The Grosjean name appears in Valle d'Aosta records as far back as the seventeenth century, when families from Burgundy and Savoie were invited to repopulate the valley after the plague of 1630. The modern winery dates to 1969, when Dauphin Grosjean bottled his first wines for the Exposition des Vins du Val d'Aoste. His five sons, Vincent, Giorgio, Marco, Fernando, and Eraldo, turned a small family farm into a working estate, and a third generation, Herve, Didier, Simon, and Marco, now leads day-to-day winemaking.
The cellar sits in Ollignan, a hamlet on the right bank of the Dora Baltea between Quart and Saint-Christophe. Vineyards climb the slopes around it: Tzeriat, Rovettaz, Creton, and Touren in Quart; Tzante de Bagnere, Merletta, and Castello di Pleod in Saint-Christophe. Plots sit between 500 and 900 metres on gradients that approach 80 percent, the kind of alpine viticulture that is hand-worked from pruning to harvest. About fifteen hectares yield roughly one hundred and forty thousand bottles a year, modest by national scale but substantial for a Valle d'Aosta cantina.

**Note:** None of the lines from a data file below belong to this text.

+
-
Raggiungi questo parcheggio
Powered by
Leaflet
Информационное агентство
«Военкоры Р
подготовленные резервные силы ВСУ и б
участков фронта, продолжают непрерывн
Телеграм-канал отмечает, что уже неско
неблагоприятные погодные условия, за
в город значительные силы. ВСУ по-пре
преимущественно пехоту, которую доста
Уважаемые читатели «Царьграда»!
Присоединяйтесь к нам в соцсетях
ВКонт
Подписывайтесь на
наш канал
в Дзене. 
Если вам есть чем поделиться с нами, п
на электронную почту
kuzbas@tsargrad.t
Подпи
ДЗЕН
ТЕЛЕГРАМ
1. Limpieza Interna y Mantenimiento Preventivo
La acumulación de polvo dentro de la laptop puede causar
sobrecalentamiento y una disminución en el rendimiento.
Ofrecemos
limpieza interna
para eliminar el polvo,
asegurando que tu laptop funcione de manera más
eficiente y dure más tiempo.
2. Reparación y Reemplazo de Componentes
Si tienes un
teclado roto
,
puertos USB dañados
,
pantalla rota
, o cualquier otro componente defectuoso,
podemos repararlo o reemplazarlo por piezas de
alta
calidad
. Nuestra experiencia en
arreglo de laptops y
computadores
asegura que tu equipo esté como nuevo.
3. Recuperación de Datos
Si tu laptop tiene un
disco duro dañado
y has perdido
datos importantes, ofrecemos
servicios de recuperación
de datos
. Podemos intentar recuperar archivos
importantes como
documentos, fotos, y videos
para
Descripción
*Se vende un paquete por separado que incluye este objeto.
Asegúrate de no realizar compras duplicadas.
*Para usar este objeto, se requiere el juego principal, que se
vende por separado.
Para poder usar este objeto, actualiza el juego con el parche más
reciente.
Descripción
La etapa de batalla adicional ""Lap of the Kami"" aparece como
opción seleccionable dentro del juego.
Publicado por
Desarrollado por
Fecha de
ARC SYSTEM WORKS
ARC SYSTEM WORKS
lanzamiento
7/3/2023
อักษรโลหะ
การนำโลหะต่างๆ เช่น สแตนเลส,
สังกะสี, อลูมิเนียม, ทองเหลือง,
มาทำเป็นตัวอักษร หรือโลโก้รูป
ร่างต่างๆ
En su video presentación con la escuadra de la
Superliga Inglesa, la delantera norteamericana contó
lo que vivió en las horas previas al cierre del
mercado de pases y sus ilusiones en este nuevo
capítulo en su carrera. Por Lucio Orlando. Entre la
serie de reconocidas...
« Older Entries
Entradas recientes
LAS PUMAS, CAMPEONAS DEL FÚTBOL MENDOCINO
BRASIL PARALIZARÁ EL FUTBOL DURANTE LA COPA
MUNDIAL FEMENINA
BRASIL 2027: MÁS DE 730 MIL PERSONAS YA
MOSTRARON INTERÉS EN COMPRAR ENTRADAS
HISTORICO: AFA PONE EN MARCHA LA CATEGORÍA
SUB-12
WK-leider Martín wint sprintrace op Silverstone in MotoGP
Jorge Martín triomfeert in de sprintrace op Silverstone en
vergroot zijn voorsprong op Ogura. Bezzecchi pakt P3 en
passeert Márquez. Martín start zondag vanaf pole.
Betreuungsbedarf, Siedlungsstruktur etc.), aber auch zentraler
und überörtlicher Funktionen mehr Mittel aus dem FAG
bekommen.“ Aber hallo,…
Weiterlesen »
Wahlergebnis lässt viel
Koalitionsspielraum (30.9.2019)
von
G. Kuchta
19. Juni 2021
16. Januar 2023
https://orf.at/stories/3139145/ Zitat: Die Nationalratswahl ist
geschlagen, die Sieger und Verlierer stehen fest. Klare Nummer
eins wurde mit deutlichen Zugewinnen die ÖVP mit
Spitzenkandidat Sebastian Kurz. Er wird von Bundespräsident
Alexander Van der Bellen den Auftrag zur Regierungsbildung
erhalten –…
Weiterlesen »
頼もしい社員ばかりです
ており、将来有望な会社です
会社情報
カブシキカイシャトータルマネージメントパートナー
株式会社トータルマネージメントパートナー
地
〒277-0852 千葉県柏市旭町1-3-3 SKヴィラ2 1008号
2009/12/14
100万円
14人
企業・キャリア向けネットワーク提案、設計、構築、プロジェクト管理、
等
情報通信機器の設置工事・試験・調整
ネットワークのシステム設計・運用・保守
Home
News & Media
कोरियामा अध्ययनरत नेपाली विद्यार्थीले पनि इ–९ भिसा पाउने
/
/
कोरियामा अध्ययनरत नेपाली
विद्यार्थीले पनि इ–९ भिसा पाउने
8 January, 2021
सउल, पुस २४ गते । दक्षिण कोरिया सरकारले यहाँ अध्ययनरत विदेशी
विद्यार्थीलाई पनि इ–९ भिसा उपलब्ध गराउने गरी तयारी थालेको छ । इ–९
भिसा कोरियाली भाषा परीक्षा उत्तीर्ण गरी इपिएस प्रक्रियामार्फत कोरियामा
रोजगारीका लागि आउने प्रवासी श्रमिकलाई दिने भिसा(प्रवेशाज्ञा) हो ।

Sustainable farming has been the default since 1975, when the family stopped using insecticides and herbicides. Organic certification followed in 2011, the first granted to a winery in Valle d'Aosta and the only one in the region for the following decade. Indigenous yeasts, low sulphur additions, and traditional Guyot training reinforce the same logic in the cellar.
The portfolio reads as a tour of the valley's native varieties. Petite Arvine, the white Valle d'Aosta shares with the Swiss Valais, appears in two versions: a Vigne Rovettaz partly aged in oak and a fresher cuvee from the higher Chatel Argent vineyard. Cornalin Vigne Rovettaz and Fumin Vigne Rovettaz show two of the most ageable indigenous reds in the region, while Torrette Superieur, the Petit Rouge-led blend that is the everyday red of the central valley, anchors the range. Pinot Noir Vigne Tzeriat, the Montmary Metodo Classico Extra Brut Rose, and a Donnas (Picotendro / Nebbiolo from the lower valley) extend the line beyond the native palette.
At table, the central-valley Torrette is one of the most natural matches for the region's mountain charcuterie (jambon de Bosses DOP, motzetta, lard d'Arnad DOP) and for Fontina-driven dishes like polenta concia or seupa a la valpellinentse. The whites earn their place beside lake fish and alpine cheeses, while Cornalin and Fumin reach toward braised game and beef carbonade. Drinking Grosjean is the most direct way for a visitor to taste how Valle d'Aosta thinks about wine.